Thirty cents of every dollar paid for beef cattle depends on exports. We effectively shut down our largest export market.
More farmers and ranchers are going bankrupt this year than have thrown in the towel since the 1980’s when interest rates hovered around 25 percent.
Our politicians worry about national security. The most important aspect of national security is feeding our citizens. That’s hard when we don’t raise our own food anymore. Just ask Greece.
I’ve been tired of being the sacrificial lamb for a long time, though, more than 20 years.
So I started direct marketing beef and lamb. The other day, the Marias River Livestock Association asked me to share what I do and how I do it.
I started with a crop failure.
I had a heifer who was not pregnant. If I hauled her to the auction alone, I knew I would get far less than market price. Buyers just naturally think something must be wrong with a bovine that was sent to market alone.
I looked at that heifer. I had not given her any hormones or fed any grain, just grass and hay.
So I asked the meat manager at a natural food store if he needed any natural, grass-fed beef. Turns out, he did. Suddenly, I was in the grass-fed beef business.

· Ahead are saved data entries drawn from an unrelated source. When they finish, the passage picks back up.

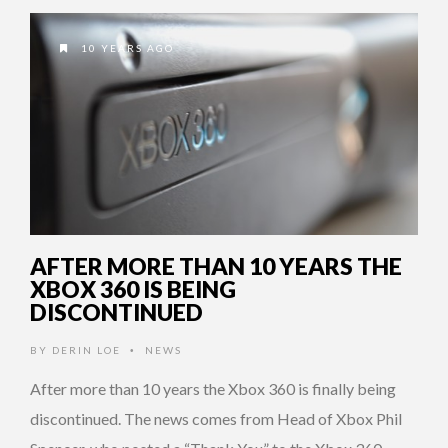
10 YEARS AGO
AFTER MORE THAN 10 YEARS THE
XBOX 360 IS BEING
DISCONTINUED
BY
DERIN LOE
NEWS
•
After more than 10 years the Xbox 360 is finally being
discontinued. The news comes from Head of Xbox Phil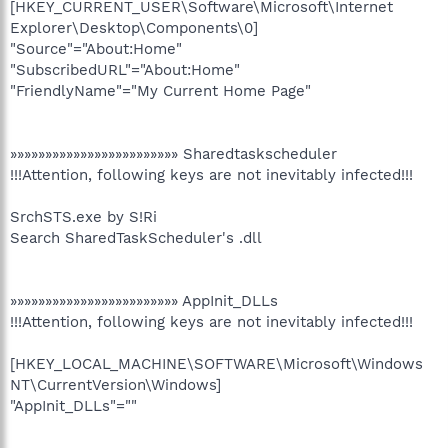
[HKEY_CURRENT_USER\Software\Microsoft\Internet
Explorer\Desktop\Components\0]
"Source"="About:Home"
"SubscribedURL"="About:Home"
"FriendlyName"="My Current Home Page"
»»»»»»»»»»»»»»»»»»»»»»»» Sharedtaskscheduler
!!!Attention, following keys are not inevitably infected!!!
SrchSTS.exe by S!Ri
Search SharedTaskScheduler's .dll
»»»»»»»»»»»»»»»»»»»»»»»» AppInit_DLLs
!!!Attention, following keys are not inevitably infected!!!
[HKEY_LOCAL_MACHINE\SOFTWARE\Microsoft\Windows
NT\CurrentVersion\Windows]
"AppInit_DLLs"=""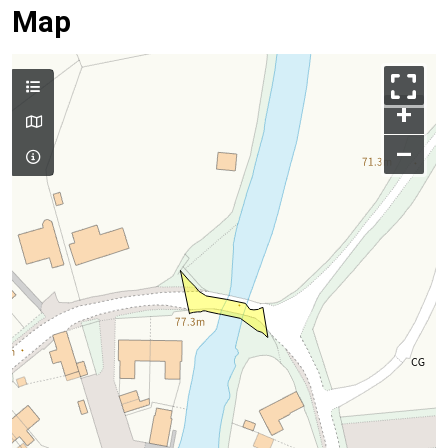
Map
+
–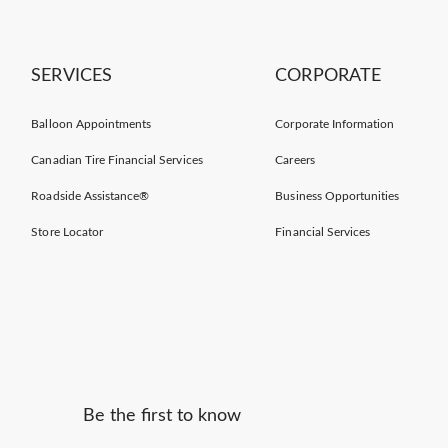
SERVICES
CORPORATE
Balloon Appointments
Corporate Information
Canadian Tire Financial Services
Careers
Roadside Assistance®
Business Opportunities
Store Locator
Financial Services
Be the first to know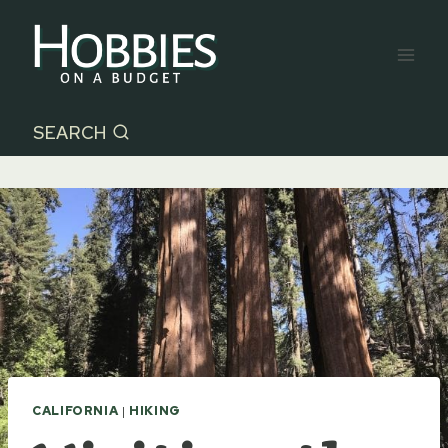
Skip
to
content
SEARCH
CALIFORNIA
|
HIKING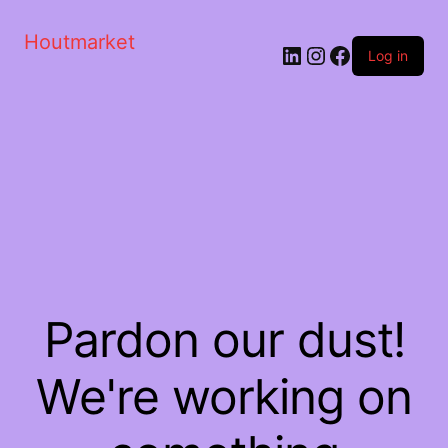
Houtmarket
Log in
Pardon our dust!
We're working on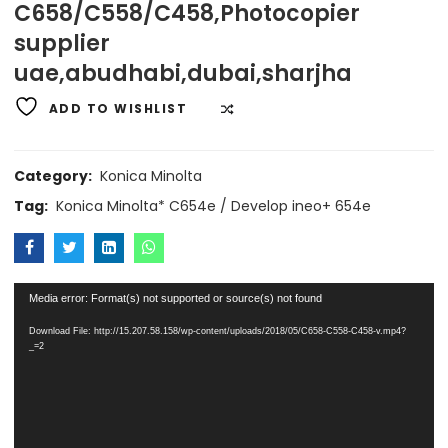
C658/C558/C458,Photocopier
supplier
uae,abudhabi,dubai,sharjha
ADD TO WISHLIST
COMPARE
Category:
Konica Minolta
Tag:
Konica Minolta* C654e / Develop ineo+ 654e
Video
Media error: Format(s) not supported or source(s) not found
Player
Download File: http://15.207.58.158/wp-content/uploads/2018/05/C658-C558-C458-v.mp4?
_=2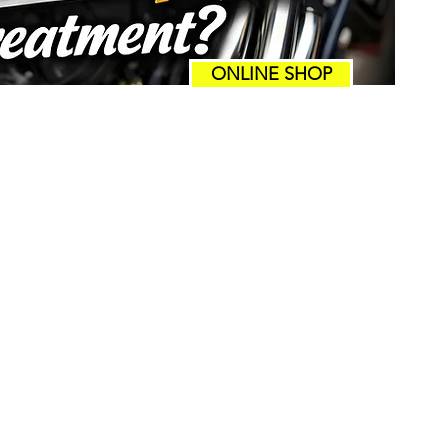
ONLINE SHOP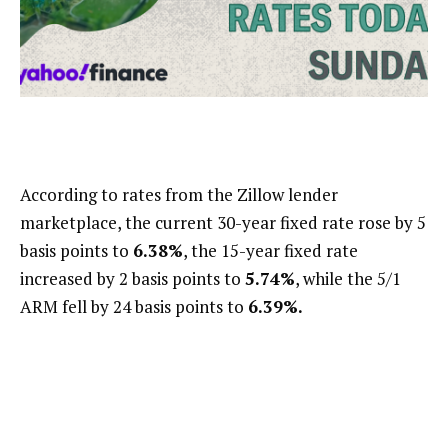
According to rates from the Zillow lender
marketplace, the current 30-year fixed rate rose by 5
basis points to
6.38%
, the 15-year fixed rate
increased by 2 basis points to
5.74%
, while the 5/1
ARM fell by 24 basis points to
6.39%.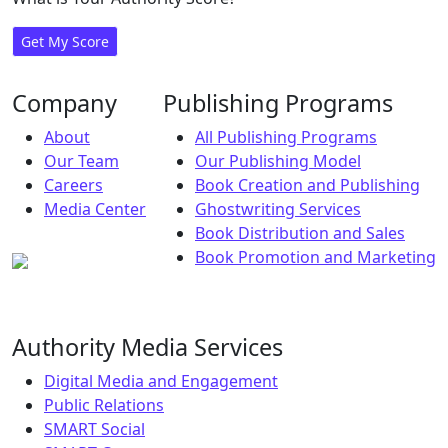
Get My Score
Company
Publishing Programs
About
All Publishing Programs
Our Team
Our Publishing Model
Careers
Book Creation and Publishing
Media Center
Ghostwriting Services
Book Distribution and Sales
Book Promotion and Marketing
Authority Media Services
Digital Media and Engagement
Public Relations
SMART Social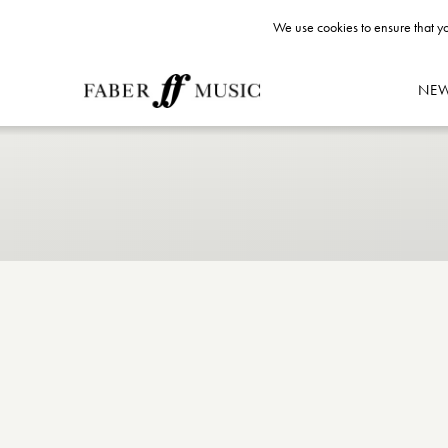
We use cookies to ensure that yo
NE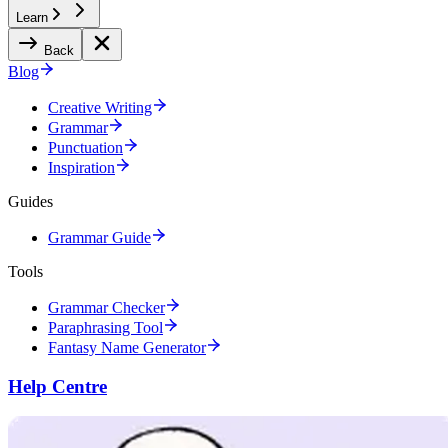
Learn
Back
Blog
Creative Writing
Grammar
Punctuation
Inspiration
Guides
Grammar Guide
Tools
Grammar Checker
Paraphrasing Tool
Fantasy Name Generator
Help Centre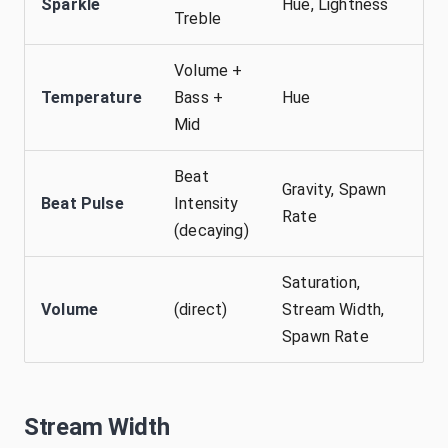
Sparkle
Hue, Lightness
Treble
Volume +
Temperature
Bass +
Hue
Mid
Beat
Gravity, Spawn
Beat Pulse
Intensity
Rate
(decaying)
Saturation,
Volume
(direct)
Stream Width,
Spawn Rate
Stream Width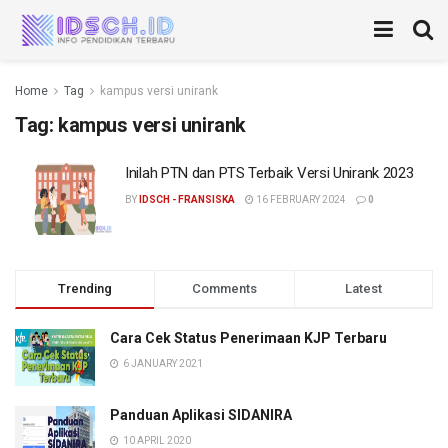
Home
Tag
kampus versi unirank
Tag:
kampus versi unirank
Inilah PTN dan PTS Terbaik Versi Unirank 2023
BY
IDSCH - FRANSISKA
16 FEBRUARY 2024
0
Trending
Comments
Latest
Cara Cek Status Penerimaan KJP Terbaru
6 JANUARY 2021
Panduan Aplikasi SIDANIRA
10 APRIL 2020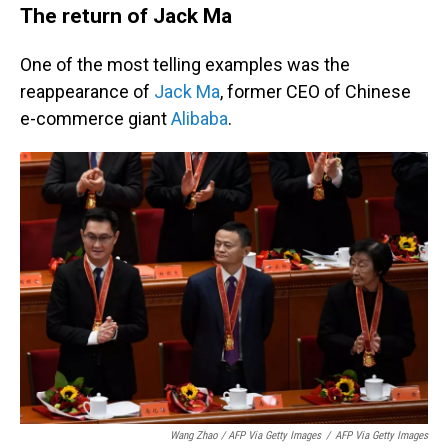
The return of Jack Ma
One of the most telling examples was the
reappearance of
Jack Ma
, former CEO of Chinese
e-commerce giant
Alibaba
.
Wang Zhao / AFP Via Getty Images
/
AFP Via Getty Images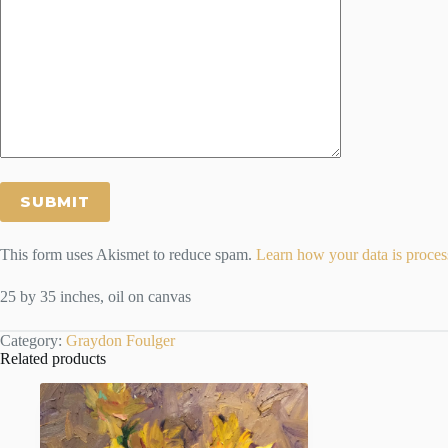
This form uses Akismet to reduce spam.
Learn how your data is proces
25 by 35 inches, oil on canvas
Category:
Graydon Foulger
Related products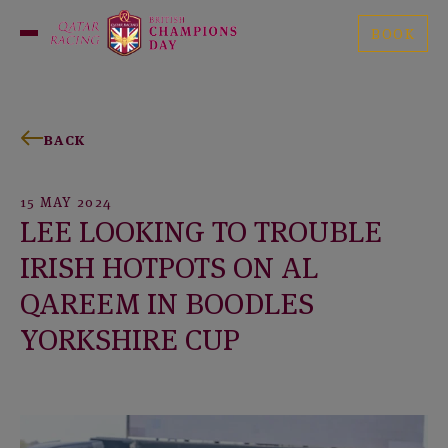
Skip
British
to
BOOK
Open
Champions
content
Menu
Day
BACK
15 MAY 2024
LEE LOOKING TO TROUBLE
IRISH HOTPOTS ON AL
QAREEM IN BOODLES
YORKSHIRE CUP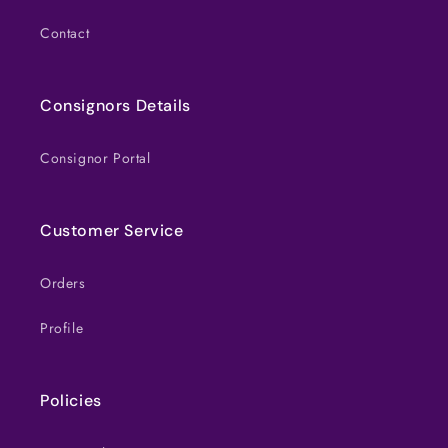
Contact
Consignors Details
Consignor Portal
Customer Service
Orders
Profile
Policies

That began a steep learning curve of finding a processor who actually does what I need, following laws to keep customers safe and finding customers.
Mostly, I learned to change my mindset.
Instead of looking around to see what I had, I learned to look around to see what people needed.
They didn’t need four fat hooves on the ground. They needed steaks in airtight frozen packages.
All I had to do was get those hooves killed, cut and wrapped, then get them to the customer.
And I found out that people want to hear about how I did that. I spend a lot of time educating customers about how I run the ranch. I’m glad to because more people need to know.
I spend a lot of time visiting with processors, too. Finding a good processor is like finding a good lawyer or doctor. It’s a word-of-mouth crapshoot. I use two processors, both for about eight years now. We depend on one another.
I know I shouldn’t take beef to them during July, August or September when county and state fairs are in full swing. They are busy and, just like me when I’m busy, they might make a mistake. We avoid mistakes if we can.
I finally figured out that the inspectors from the department of livestock and health department are on my team, too. I quit resenting their rules because I don’t want to inadvertently make someone sick and lose the whole ranch. I know my meat depot inspector will find something wrong every time – that’s his job after all – so I am sure to leave the floor dirty. My meat isn’t going to hit the floor anyway and that way, we’re both happy.
For a long time, I resisted taking credit cards and having a web site. Sales doubled when I kicked and screamed all the way into the 21st century.
Mostly, I learned to listen to the people who want good meat. I learn from their various perspectives about everything from allergies to nutrition to recipes. When they ask me how to cook a roast, I give them the single no-fail method that keeps my kids alive.
After all, we’re all in this together.